Abstract

This thesis investigates the structures formed by neat dimethyl sulfoxide (DMSO) on Au surfaces at ambient conditions and what happen to the neat DMSO structures when simple ions are added to it. The structure of solvent and electrolyte solutions at metal surface is of fundamental importance in electrochemistry and surface science.

In situ scanning tunneling microscopy (STM) reveals that DMSO forms ordered arrays of chains on Au(111) lattices, but is substantively disordered on the other low Miller index faces of Au. The chain structures are interpreted in terms of a head-to-tail association of DMSO with itself and the interchain repulsions also observed are interpreted in terms of dipolar misfit between the chain. While the neat DMSO structure shows a low and nearly charge independent interfacial capacity, the capacity with added nitric acid is an order of magnitude higher and exhibits considerable structure over the potential range studies.

In situ STM, uv-vis spectroscopy, and differential capacitance are then used to examine the solvent structure of DMSO and tetramethylene sulfoxide (TMSO) containing either KI or KBr on Au(111) and Ag(111) surfaces. STM measurements initially reveal the formation of the expected I or Br adlattice, but later show the formation of an additional surface species, the growth of which is dependent on the exact nature of the surface, solvent, and anion.

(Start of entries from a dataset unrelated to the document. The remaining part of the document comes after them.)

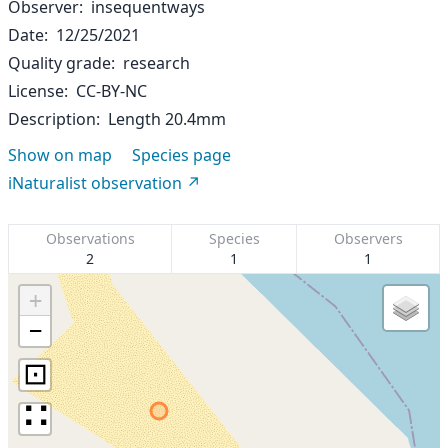
Observer
insequentways
Date
12/25/2021
Quality grade
research
License
CC-BY-NC
Description
Length 20.4mm
Show on map
Species page
iNaturalist observation
Observations
Species
Observers
2
1
1
+
−
⊡
∷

The results are interpreted in terms of formation of a 1:1 charge transfer complex between the solvent and I₂ or Br₂.

Finally, tetrabutylammonium perchlorate (TBAP) is added to DMSO. Under potential control, positive of the potential of zero charge (PZC), STM reveals the DMSO solvent structure together with the perchlorate anion. The tetrabutylammoniurn cation can not be seen due to the presence of water in the DMSO solution. With appropriate choice of electrolyte, it may now be possible, by means of in situ STM, to examine the interplay of solvent, anion, and cation at the solid/liquid interface.